Exercise objective:
Can you reproduce the data beneath, keeping every line exact?

Exercise inputs:
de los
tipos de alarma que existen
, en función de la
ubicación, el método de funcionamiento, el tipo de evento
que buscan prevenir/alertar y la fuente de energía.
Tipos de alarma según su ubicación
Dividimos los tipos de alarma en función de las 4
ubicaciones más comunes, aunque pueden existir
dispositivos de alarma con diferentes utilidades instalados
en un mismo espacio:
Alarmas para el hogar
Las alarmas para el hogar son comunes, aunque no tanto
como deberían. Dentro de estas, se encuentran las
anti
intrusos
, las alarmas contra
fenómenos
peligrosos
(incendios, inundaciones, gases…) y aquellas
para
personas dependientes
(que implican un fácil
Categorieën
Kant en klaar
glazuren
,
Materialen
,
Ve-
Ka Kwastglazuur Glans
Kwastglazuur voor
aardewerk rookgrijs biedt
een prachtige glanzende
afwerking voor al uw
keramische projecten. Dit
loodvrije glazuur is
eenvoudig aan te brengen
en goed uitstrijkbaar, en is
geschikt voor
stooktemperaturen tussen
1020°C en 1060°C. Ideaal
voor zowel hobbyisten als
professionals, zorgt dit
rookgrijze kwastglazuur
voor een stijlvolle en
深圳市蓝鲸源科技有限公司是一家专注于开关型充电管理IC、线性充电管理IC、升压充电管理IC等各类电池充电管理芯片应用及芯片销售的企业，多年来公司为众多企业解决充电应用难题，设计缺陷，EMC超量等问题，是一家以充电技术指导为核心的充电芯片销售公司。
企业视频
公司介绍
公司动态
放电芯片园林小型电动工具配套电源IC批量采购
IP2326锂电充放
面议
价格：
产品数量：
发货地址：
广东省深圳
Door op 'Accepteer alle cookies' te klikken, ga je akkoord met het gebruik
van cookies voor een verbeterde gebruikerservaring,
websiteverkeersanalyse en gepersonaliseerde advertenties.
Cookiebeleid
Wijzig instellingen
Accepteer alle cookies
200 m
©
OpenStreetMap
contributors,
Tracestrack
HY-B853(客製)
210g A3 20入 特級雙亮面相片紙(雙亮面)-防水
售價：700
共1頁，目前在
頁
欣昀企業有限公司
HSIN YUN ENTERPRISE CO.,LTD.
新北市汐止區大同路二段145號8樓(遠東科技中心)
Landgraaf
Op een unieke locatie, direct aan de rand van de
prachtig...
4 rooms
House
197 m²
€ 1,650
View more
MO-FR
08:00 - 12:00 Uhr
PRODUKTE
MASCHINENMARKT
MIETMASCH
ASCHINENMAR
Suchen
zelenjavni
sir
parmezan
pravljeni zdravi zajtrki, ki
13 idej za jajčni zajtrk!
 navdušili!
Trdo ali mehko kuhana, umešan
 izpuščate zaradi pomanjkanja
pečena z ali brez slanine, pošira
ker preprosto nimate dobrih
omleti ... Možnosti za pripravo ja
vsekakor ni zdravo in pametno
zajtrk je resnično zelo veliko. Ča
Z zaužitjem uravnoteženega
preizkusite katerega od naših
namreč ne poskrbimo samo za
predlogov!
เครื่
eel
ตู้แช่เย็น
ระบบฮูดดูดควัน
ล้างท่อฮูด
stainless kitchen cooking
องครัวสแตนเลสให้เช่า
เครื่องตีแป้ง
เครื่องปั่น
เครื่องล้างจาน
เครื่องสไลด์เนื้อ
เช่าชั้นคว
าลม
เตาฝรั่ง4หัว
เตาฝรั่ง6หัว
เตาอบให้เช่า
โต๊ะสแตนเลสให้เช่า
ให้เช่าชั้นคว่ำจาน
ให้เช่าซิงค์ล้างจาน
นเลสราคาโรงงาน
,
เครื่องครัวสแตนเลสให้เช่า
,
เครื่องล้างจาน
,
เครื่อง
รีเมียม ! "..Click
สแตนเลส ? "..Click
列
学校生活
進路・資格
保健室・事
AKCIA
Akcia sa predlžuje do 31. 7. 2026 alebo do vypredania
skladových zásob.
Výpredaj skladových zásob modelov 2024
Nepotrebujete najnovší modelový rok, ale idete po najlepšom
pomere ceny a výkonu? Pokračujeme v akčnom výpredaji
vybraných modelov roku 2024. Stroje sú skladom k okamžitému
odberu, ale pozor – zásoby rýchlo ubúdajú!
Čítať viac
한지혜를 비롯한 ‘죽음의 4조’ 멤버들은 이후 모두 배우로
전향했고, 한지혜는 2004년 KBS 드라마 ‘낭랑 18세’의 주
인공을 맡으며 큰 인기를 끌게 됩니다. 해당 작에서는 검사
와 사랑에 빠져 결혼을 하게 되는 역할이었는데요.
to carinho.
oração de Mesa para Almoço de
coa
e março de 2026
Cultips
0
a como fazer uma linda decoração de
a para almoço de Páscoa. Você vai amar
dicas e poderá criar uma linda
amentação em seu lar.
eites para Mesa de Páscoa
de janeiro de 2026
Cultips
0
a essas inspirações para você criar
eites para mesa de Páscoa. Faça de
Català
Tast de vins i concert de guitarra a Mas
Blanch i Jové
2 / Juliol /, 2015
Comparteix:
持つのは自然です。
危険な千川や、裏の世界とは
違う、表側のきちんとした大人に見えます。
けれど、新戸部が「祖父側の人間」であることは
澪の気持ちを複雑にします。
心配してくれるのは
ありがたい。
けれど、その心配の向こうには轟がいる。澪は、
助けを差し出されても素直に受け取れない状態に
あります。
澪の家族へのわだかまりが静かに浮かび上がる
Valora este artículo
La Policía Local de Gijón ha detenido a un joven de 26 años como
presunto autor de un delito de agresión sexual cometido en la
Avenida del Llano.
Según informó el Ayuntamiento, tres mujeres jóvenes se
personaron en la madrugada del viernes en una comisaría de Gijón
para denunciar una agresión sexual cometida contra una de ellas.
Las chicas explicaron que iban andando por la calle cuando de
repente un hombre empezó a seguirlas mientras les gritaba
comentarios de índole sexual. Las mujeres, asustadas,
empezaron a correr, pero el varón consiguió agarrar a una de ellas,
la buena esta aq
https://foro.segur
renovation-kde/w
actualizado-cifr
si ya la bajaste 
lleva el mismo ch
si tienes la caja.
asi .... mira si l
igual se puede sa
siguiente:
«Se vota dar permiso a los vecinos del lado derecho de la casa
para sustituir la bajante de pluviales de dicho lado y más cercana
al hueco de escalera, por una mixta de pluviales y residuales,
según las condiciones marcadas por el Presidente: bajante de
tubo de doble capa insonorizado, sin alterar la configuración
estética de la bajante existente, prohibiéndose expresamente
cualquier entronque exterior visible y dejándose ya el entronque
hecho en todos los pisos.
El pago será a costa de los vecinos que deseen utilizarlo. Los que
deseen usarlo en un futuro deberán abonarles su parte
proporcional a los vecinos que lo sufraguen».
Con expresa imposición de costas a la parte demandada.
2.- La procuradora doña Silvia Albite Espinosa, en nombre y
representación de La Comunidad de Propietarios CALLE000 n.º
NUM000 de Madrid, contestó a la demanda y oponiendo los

Solution to this exercise:
de los
tipos de alarma que existen
, en función de la
ubicación, el método de funcionamiento, el tipo de evento
que buscan prevenir/alertar y la fuente de energía.
Tipos de alarma según su ubicación
Dividimos los tipos de alarma en función de las 4
ubicaciones más comunes, aunque pueden existir
dispositivos de alarma con diferentes utilidades instalados
en un mismo espacio:
Alarmas para el hogar
Las alarmas para el hogar son comunes, aunque no tanto
como deberían. Dentro de estas, se encuentran las
anti
intrusos
, las alarmas contra
fenómenos
peligrosos
(incendios, inundaciones, gases…) y aquellas
para
personas dependientes
(que implican un fácil
Categorieën
Kant en klaar
glazuren
,
Materialen
,
Ve-
Ka Kwastglazuur Glans
Kwastglazuur voor
aardewerk rookgrijs biedt
een prachtige glanzende
afwerking voor al uw
keramische projecten. Dit
loodvrije glazuur is
eenvoudig aan te brengen
en goed uitstrijkbaar, en is
geschikt voor
stooktemperaturen tussen
1020°C en 1060°C. Ideaal
voor zowel hobbyisten als
professionals, zorgt dit
rookgrijze kwastglazuur
voor een stijlvolle en
深圳市蓝鲸源科技有限公司是一家专注于开关型充电管理IC、线性充电管理IC、升压充电管理IC等各类电池充电管理芯片应用及芯片销售的企业，多年来公司为众多企业解决充电应用难题，设计缺陷，EMC超量等问题，是一家以充电技术指导为核心的充电芯片销售公司。
企业视频
公司介绍
公司动态
放电芯片园林小型电动工具配套电源IC批量采购
IP2326锂电充放
面议
价格：
产品数量：
发货地址：
广东省深圳
Door op 'Accepteer alle cookies' te klikken, ga je akkoord met het gebruik
van cookies voor een verbeterde gebruikerservaring,
websiteverkeersanalyse en gepersonaliseerde advertenties.
Cookiebeleid
Wijzig instellingen
Accepteer alle cookies
200 m
©
OpenStreetMap
contributors,
Tracestrack
HY-B853(客製)
210g A3 20入 特級雙亮面相片紙(雙亮面)-防水
售價：700
共1頁，目前在
頁
欣昀企業有限公司
HSIN YUN ENTERPRISE CO.,LTD.
新北市汐止區大同路二段145號8樓(遠東科技中心)
Landgraaf
Op een unieke locatie, direct aan de rand van de
prachtig...
4 rooms
House
197 m²
€ 1,650
View more
MO-FR
08:00 - 12:00 Uhr
PRODUKTE
MASCHINENMARKT
MIETMASCH
ASCHINENMAR
Suchen
zelenjavni
sir
parmezan
pravljeni zdravi zajtrki, ki
13 idej za jajčni zajtrk!
 navdušili!
Trdo ali mehko kuhana, umešan
 izpuščate zaradi pomanjkanja
pečena z ali brez slanine, pošira
ker preprosto nimate dobrih
omleti ... Možnosti za pripravo ja
vsekakor ni zdravo in pametno
zajtrk je resnično zelo veliko. Ča
Z zaužitjem uravnoteženega
preizkusite katerega od naših
namreč ne poskrbimo samo za
predlogov!
เครื่
eel
ตู้แช่เย็น
ระบบฮูดดูดควัน
ล้างท่อฮูด
stainless kitchen cooking
องครัวสแตนเลสให้เช่า
เครื่องตีแป้ง
เครื่องปั่น
เครื่องล้างจาน
เครื่องสไลด์เนื้อ
เช่าชั้นคว
าลม
เตาฝรั่ง4หัว
เตาฝรั่ง6หัว
เตาอบให้เช่า
โต๊ะสแตนเลสให้เช่า
ให้เช่าชั้นคว่ำจาน
ให้เช่าซิงค์ล้างจาน
นเลสราคาโรงงาน
,
เครื่องครัวสแตนเลสให้เช่า
,
เครื่องล้างจาน
,
เครื่อง
รีเมียม ! "..Click
สแตนเลส ? "..Click
列
学校生活
進路・資格
保健室・事
AKCIA
Akcia sa predlžuje do 31. 7. 2026 alebo do vypredania
skladových zásob.
Výpredaj skladových zásob modelov 2024
Nepotrebujete najnovší modelový rok, ale idete po najlepšom
pomere ceny a výkonu? Pokračujeme v akčnom výpredaji
vybraných modelov roku 2024. Stroje sú skladom k okamžitému
odberu, ale pozor – zásoby rýchlo ubúdajú!
Čítať viac
한지혜를 비롯한 ‘죽음의 4조’ 멤버들은 이후 모두 배우로
전향했고, 한지혜는 2004년 KBS 드라마 ‘낭랑 18세’의 주
인공을 맡으며 큰 인기를 끌게 됩니다. 해당 작에서는 검사
와 사랑에 빠져 결혼을 하게 되는 역할이었는데요.
to carinho.
oração de Mesa para Almoço de
coa
e março de 2026
Cultips
0
a como fazer uma linda decoração de
a para almoço de Páscoa. Você vai amar
dicas e poderá criar uma linda
amentação em seu lar.
eites para Mesa de Páscoa
de janeiro de 2026
Cultips
0
a essas inspirações para você criar
eites para mesa de Páscoa. Faça de
Català
Tast de vins i concert de guitarra a Mas
Blanch i Jové
2 / Juliol /, 2015
Comparteix:
持つのは自然です。
危険な千川や、裏の世界とは
違う、表側のきちんとした大人に見えます。
けれど、新戸部が「祖父側の人間」であることは
澪の気持ちを複雑にします。
心配してくれるのは
ありがたい。
けれど、その心配の向こうには轟がいる。澪は、
助けを差し出されても素直に受け取れない状態に
あります。
澪の家族へのわだかまりが静かに浮かび上がる
Valora este artículo
La Policía Local de Gijón ha detenido a un joven de 26 años como
presunto autor de un delito de agresión sexual cometido en la
Avenida del Llano.
Según informó el Ayuntamiento, tres mujeres jóvenes se
personaron en la madrugada del viernes en una comisaría de Gijón
para denunciar una agresión sexual cometida contra una de ellas.
Las chicas explicaron que iban andando por la calle cuando de
repente un hombre empezó a seguirlas mientras les gritaba
comentarios de índole sexual. Las mujeres, asustadas,
empezaron a correr, pero el varón consiguió agarrar a una de ellas,
la buena esta aq
https://foro.segur
renovation-kde/w
actualizado-cifr
si ya la bajaste 
lleva el mismo ch
si tienes la caja.
asi .... mira si l
igual se puede sa
siguiente:
«Se vota dar permiso a los vecinos del lado derecho de la casa
para sustituir la bajante de pluviales de dicho lado y más cercana
al hueco de escalera, por una mixta de pluviales y residuales,
según las condiciones marcadas por el Presidente: bajante de
tubo de doble capa insonorizado, sin alterar la configuración
estética de la bajante existente, prohibiéndose expresamente
cualquier entronque exterior visible y dejándose ya el entronque
hecho en todos los pisos.
El pago será a costa de los vecinos que deseen utilizarlo. Los que
deseen usarlo en un futuro deberán abonarles su parte
proporcional a los vecinos que lo sufraguen».
Con expresa imposición de costas a la parte demandada.
2.- La procuradora doña Silvia Albite Espinosa, en nombre y
representación de La Comunidad de Propietarios CALLE000 n.º
NUM000 de Madrid, contestó a la demanda y oponiendo los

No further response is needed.